[Records drawn from a dataset]
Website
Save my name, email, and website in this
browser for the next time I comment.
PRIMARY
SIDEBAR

---

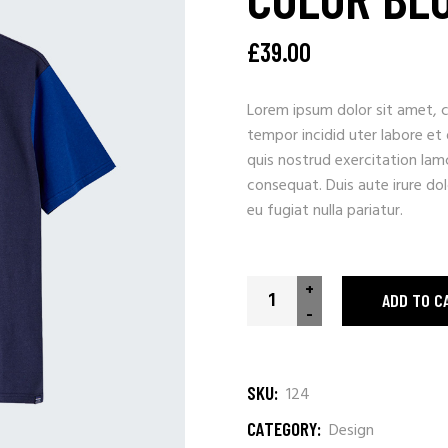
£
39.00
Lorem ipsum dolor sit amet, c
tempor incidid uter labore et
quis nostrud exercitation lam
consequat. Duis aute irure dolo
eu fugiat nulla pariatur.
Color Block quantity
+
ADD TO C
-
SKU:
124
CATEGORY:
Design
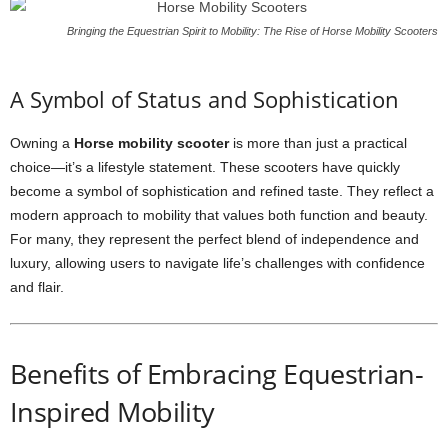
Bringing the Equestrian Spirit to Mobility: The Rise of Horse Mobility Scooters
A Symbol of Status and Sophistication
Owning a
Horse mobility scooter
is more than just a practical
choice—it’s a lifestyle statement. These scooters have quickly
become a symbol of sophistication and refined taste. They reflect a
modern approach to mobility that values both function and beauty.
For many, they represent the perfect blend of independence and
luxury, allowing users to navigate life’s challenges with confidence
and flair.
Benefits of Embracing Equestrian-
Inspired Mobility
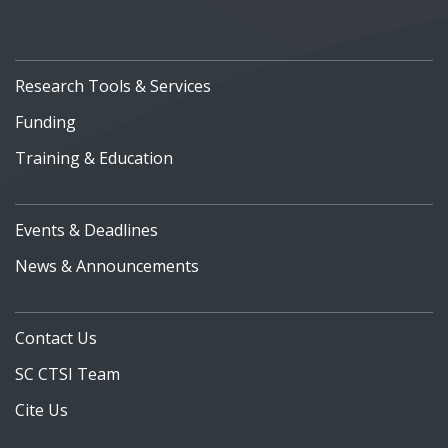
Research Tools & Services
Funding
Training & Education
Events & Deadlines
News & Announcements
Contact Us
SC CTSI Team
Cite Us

**Exercise**: When a line in the data contains the string "Equestrian", copy that line.

**Response to the task**:
Bringing the Equestrian Spirit to Mobility: The Rise of Horse Mobility Scooters
Benefits of Embracing Equestrian-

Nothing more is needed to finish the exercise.